▶ _DIRECTIONS FOR THIS TASK_:
Within the records below, find each line that holds the string "server", then copy it.

(Saved data entries)
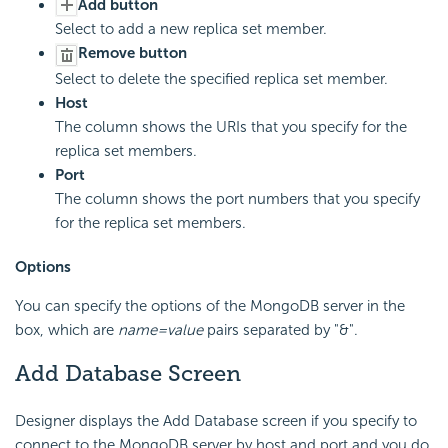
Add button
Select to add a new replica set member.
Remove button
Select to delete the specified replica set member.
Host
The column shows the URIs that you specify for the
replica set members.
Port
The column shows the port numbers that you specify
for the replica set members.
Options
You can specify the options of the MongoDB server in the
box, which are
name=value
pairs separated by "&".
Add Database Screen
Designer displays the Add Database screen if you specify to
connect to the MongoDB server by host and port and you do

...

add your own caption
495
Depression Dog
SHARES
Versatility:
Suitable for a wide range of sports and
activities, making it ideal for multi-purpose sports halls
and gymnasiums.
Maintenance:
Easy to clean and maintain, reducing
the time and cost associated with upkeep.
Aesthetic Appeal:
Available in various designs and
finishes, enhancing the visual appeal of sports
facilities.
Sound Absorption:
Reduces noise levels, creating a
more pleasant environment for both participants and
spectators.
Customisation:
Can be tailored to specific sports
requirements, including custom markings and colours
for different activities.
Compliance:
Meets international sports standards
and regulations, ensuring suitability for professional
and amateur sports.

▶ _OUTPUT_:
You can specify the options of the MongoDB server in the
connect to the MongoDB server by host and port and you do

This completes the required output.